Transcribe, without any alteration, only the lines that begin at the line containing "Kunstleder Quasten Anhänger" and run to the last line below.

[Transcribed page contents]
--- START ---
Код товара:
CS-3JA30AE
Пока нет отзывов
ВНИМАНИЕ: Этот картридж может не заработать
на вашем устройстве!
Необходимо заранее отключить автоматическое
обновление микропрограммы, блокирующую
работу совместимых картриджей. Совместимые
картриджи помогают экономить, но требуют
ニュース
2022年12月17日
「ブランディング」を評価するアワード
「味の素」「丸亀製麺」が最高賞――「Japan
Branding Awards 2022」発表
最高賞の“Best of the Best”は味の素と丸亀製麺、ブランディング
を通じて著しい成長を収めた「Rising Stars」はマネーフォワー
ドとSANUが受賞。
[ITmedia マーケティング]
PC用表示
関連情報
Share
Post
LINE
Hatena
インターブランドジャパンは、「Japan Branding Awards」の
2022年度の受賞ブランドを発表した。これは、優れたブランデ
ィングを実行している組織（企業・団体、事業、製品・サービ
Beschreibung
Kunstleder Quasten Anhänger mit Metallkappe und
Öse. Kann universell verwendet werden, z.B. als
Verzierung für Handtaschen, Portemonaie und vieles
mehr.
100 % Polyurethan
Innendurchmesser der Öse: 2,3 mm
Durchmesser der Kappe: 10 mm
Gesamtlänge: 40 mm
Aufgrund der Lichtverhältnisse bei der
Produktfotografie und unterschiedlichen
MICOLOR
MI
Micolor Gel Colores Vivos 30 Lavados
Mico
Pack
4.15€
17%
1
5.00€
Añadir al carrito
--- END ---
● PROBLEM SOLUTION:
Kunstleder Quasten Anhänger mit Metallkappe und
Öse. Kann universell verwendet werden, z.B. als
Verzierung für Handtaschen, Portemonaie und vieles
mehr.
100 % Polyurethan
Innendurchmesser der Öse: 2,3 mm
Durchmesser der Kappe: 10 mm
Gesamtlänge: 40 mm
Aufgrund der Lichtverhältnisse bei der
Produktfotografie und unterschiedlichen
MICOLOR
MI
Micolor Gel Colores Vivos 30 Lavados
Mico
Pack
4.15€
17%
1
5.00€
Añadir al carrito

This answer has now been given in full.